Look through the records that follow. Copy every line containing the word "pictures".

#####

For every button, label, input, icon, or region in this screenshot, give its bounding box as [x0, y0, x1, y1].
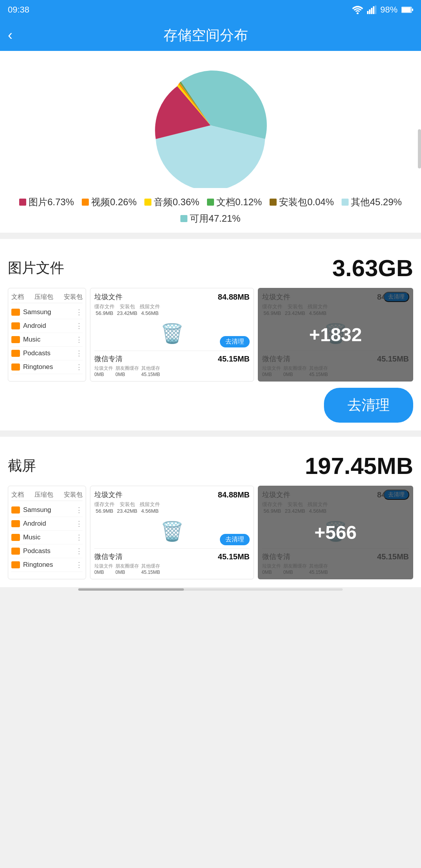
junk-residual: 残留文件 4.56MB [140, 303, 160, 316]
file-name: Ringtones [23, 363, 76, 371]
folder-icon-ss2 [11, 520, 20, 527]
overlay-card-screenshots[interactable]: 垃圾文件 84.88MB 缓存文件 56.9MB 安装包 23.42MB [258, 486, 413, 579]
svg-rect-1 [367, 11, 369, 14]
wechat-title-row: 微信专清 45.15MB [94, 354, 250, 363]
legend-label-audio: 音频0.36% [154, 196, 199, 208]
file-name-ss: Samsung [23, 506, 76, 514]
file-item-ringtones-ss[interactable]: Ringtones ⋮ [11, 558, 83, 572]
junk-clean-button[interactable]: 去清理 [220, 336, 250, 347]
overlay-card-pictures[interactable]: 垃圾文件 84.88MB 缓存文件 56.9MB 安装包 23.42MB [258, 288, 413, 382]
legend: 图片6.73% 视频0.26% 音频0.36% 文档0.12% 安装包0.04%… [8, 196, 413, 225]
main-clean-button-pictures[interactable]: 去清理 [324, 388, 413, 423]
junk-pkg-value: 23.42MB [117, 310, 137, 316]
file-item-music[interactable]: Music ⋮ [11, 333, 83, 347]
wechat-moments-ss: 朋友圈缓存 0MB [115, 563, 139, 575]
section-screenshots-title: 截屏 [8, 456, 36, 476]
legend-label-available: 可用47.21% [190, 212, 240, 225]
file-name-ss4: Podcasts [23, 547, 76, 555]
file-item-samsung-ss[interactable]: Samsung ⋮ [11, 503, 83, 517]
junk-residual-ss: 残留文件 4.56MB [140, 501, 160, 514]
file-item-music-ss[interactable]: Music ⋮ [11, 531, 83, 544]
overlay-dark-pictures[interactable]: +1832 [258, 288, 413, 382]
more-dots-ss4[interactable]: ⋮ [76, 547, 83, 555]
file-item-samsung[interactable]: Samsung ⋮ [11, 306, 83, 319]
col-pkg: 安装包 [64, 293, 83, 301]
section-screenshots-header: 截屏 197.45MB [8, 452, 413, 479]
junk-total-ss: 84.88MB [218, 490, 250, 499]
overlay-dark-screenshots[interactable]: +566 [258, 486, 413, 579]
svg-rect-4 [373, 6, 374, 14]
junk-cache-ss: 缓存文件 56.9MB [94, 501, 115, 514]
junk-pkg-ss: 安装包 23.42MB [117, 501, 137, 514]
file-item-android[interactable]: Android ⋮ [11, 319, 83, 333]
scroll-container: 图片6.73% 视频0.26% 音频0.36% 文档0.12% 安装包0.04%… [0, 51, 421, 592]
status-time: 09:38 [8, 5, 29, 15]
more-dots-ss2[interactable]: ⋮ [76, 519, 83, 528]
wechat-junk: 垃圾文件 0MB [94, 365, 113, 377]
signal-icon [367, 5, 376, 14]
wechat-moments-value: 0MB [115, 372, 139, 377]
more-dots-ss[interactable]: ⋮ [76, 506, 83, 514]
legend-item-available: 可用47.21% [180, 212, 240, 225]
file-list-thumb-screenshots: 文档 压缩包 安装包 Samsung ⋮ Android ⋮ [8, 486, 86, 579]
wechat-sub-row: 垃圾文件 0MB 朋友圈缓存 0MB 其他缓存 45.15MB [94, 365, 250, 377]
file-item-podcasts-ss[interactable]: Podcasts ⋮ [11, 544, 83, 558]
scrollbar-track[interactable] [78, 588, 343, 591]
file-item-android-ss[interactable]: Android ⋮ [11, 517, 83, 531]
legend-dot-pictures [19, 199, 26, 206]
legend-label-packages: 安装包0.04% [279, 196, 334, 208]
scrollbar[interactable] [418, 129, 421, 168]
file-list-thumb-pictures: 文档 压缩包 安装包 Samsung ⋮ Android ⋮ [8, 288, 86, 382]
legend-dot-other [342, 199, 349, 206]
junk-title: 垃圾文件 [94, 292, 122, 302]
legend-item-pictures: 图片6.73% [19, 196, 74, 208]
overlay-count-pictures: +1832 [309, 324, 362, 345]
wechat-junk-value: 0MB [94, 372, 113, 377]
more-dots[interactable]: ⋮ [76, 363, 83, 371]
junk-clean-button-ss[interactable]: 去清理 [220, 534, 250, 545]
file-item-podcasts[interactable]: Podcasts ⋮ [11, 347, 83, 360]
junk-pkg: 安装包 23.42MB [117, 303, 137, 316]
wechat-title: 微信专清 [94, 354, 122, 363]
clean-btn-container-pictures: 去清理 [8, 382, 413, 423]
junk-total: 84.88MB [218, 293, 250, 302]
legend-label-other: 其他45.29% [351, 196, 401, 208]
wechat-total-ss: 45.15MB [218, 552, 250, 561]
thumbnails-row-screenshots: 文档 压缩包 安装包 Samsung ⋮ Android ⋮ [8, 486, 413, 579]
more-dots-ss3[interactable]: ⋮ [76, 533, 83, 542]
more-dots[interactable]: ⋮ [76, 308, 83, 316]
wechat-sub-row-ss: 垃圾文件 0MB 朋友圈缓存 0MB 其他缓存 45.15MB [94, 563, 250, 575]
header: ‹ 存储空间分布 [0, 20, 421, 51]
wechat-junk-ss: 垃圾文件 0MB [94, 563, 113, 575]
junk-sub-row: 缓存文件 56.9MB 安装包 23.42MB 残留文件 4.56MB [94, 303, 250, 316]
junk-cache-label: 缓存文件 [94, 303, 115, 310]
file-name-ss3: Music [23, 533, 76, 541]
back-button[interactable]: ‹ [8, 27, 13, 43]
wechat-total: 45.15MB [218, 354, 250, 363]
more-dots-ss5[interactable]: ⋮ [76, 561, 83, 569]
divider-1 [0, 233, 421, 239]
file-item-ringtones-1[interactable]: Ringtones ⋮ [11, 360, 83, 374]
folder-icon-ss4 [11, 548, 20, 555]
folder-icon [11, 350, 20, 357]
file-list-header-ss: 文档 压缩包 安装包 [11, 489, 83, 501]
more-dots[interactable]: ⋮ [76, 322, 83, 330]
folder-icon [11, 322, 20, 329]
more-dots[interactable]: ⋮ [76, 335, 83, 344]
more-dots[interactable]: ⋮ [76, 349, 83, 358]
legend-item-packages: 安装包0.04% [270, 196, 334, 208]
legend-dot-packages [270, 199, 277, 206]
col-docs: 文档 [11, 293, 24, 301]
junk-pkg-label: 安装包 [120, 303, 135, 310]
battery-percent: 98% [380, 5, 398, 15]
file-name: Music [23, 336, 76, 344]
col-zip-ss: 压缩包 [34, 491, 53, 499]
junk-title-ss: 垃圾文件 [94, 490, 122, 499]
legend-label-pictures: 图片6.73% [29, 196, 74, 208]
file-list-header: 文档 压缩包 安装包 [11, 291, 83, 303]
trash-icon: 🗑️ [160, 323, 184, 345]
svg-rect-2 [369, 9, 371, 14]
scrollbar-thumb[interactable] [78, 588, 184, 591]
col-pkg-ss: 安装包 [64, 491, 83, 499]
horizontal-scrollbar[interactable] [0, 587, 421, 592]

#####

▶ Output of the task:
overlay-card-pictures[interactable]: 垃圾文件 84.88MB 缓存文件 56.9MB 安装包 23.42MB [258, 288, 413, 382]
main-clean-button-pictures[interactable]: 去清理 [324, 388, 413, 423]
overlay-dark-pictures[interactable]: +1832 [258, 288, 413, 382]
legend-dot-pictures [19, 199, 26, 206]
file-list-thumb-pictures: 文档 压缩包 安装包 Samsung ⋮ Android ⋮ [8, 288, 86, 382]
legend-item-pictures: 图片6.73% [19, 196, 74, 208]
overlay-count-pictures: +1832 [309, 324, 362, 345]
clean-btn-container-pictures: 去清理 [8, 382, 413, 423]
legend-label-pictures: 图片6.73% [29, 196, 74, 208]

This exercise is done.